RECORDS PROVIDED
══════════

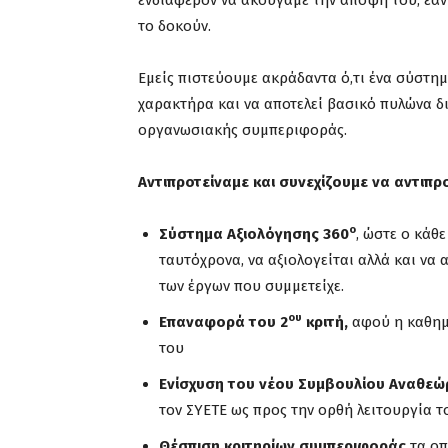
ενδιαφέρον να ακούγαμε την άποψη του, εάν 
το δοκούν.
Εμείς πιστεύουμε ακράδαντα ό,τι ένα σύστη
χαρακτήρα και να αποτελεί βασικό πυλώνα 
οργανωσιακής συμπεριφοράς.
Αντιπροτείναμε και συνεχίζουμε να αντιπρ
ο
Σύστημα Αξιολόγησης 360
, ώστε ο κάθε
ταυτόχρονα, να αξιολογείται αλλά και να
των έργων που συμμετείχε.
ου
Επαναφορά του 2
κριτή,
αφού η καθημε
του
Ενίσχυση του νέου Συμβουλίου Αναθεώ
τον ΣΥΕΤΕ ως προς την ορθή λειτουργία τ
Θέσπιση κριτηρίων συμπεριφοράς
τα οπ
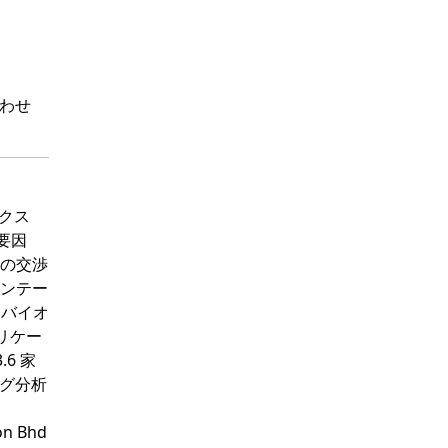
わせ
ミクス
制要因
手の交渉
グメンテー
3 バイオ
プリケー
.6 家
ング分析
ion Bhd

══════════

ASSIGNMENT
Leave the images out and transcribe the remaining data above word for word.

RESULT
ενδιαφέρον να ακούγαμε την άποψη του, εάν 
το δοκούν.
Εμείς πιστεύουμε ακράδαντα ό,τι ένα σύστη
χαρακτήρα και να αποτελεί βασικό πυλώνα 
οργανωσιακής συμπεριφοράς.
Αντιπροτείναμε και συνεχίζουμε να αντιπρ
ο
Σύστημα Αξιολόγησης 360
, ώστε ο κάθε
ταυτόχρονα, να αξιολογείται αλλά και να
των έργων που συμμετείχε.
ου
Επαναφορά του 2
κριτή,
αφού η καθημε
του
Ενίσχυση του νέου Συμβουλίου Αναθεώ
τον ΣΥΕΤΕ ως προς την ορθή λειτουργία τ
Θέσπιση κριτηρίων συμπεριφοράς
τα οπ
わせ
ミクス
制要因
手の交渉
グメンテー
3 バイオ
プリケー
.6 家
ング分析
ion Bhd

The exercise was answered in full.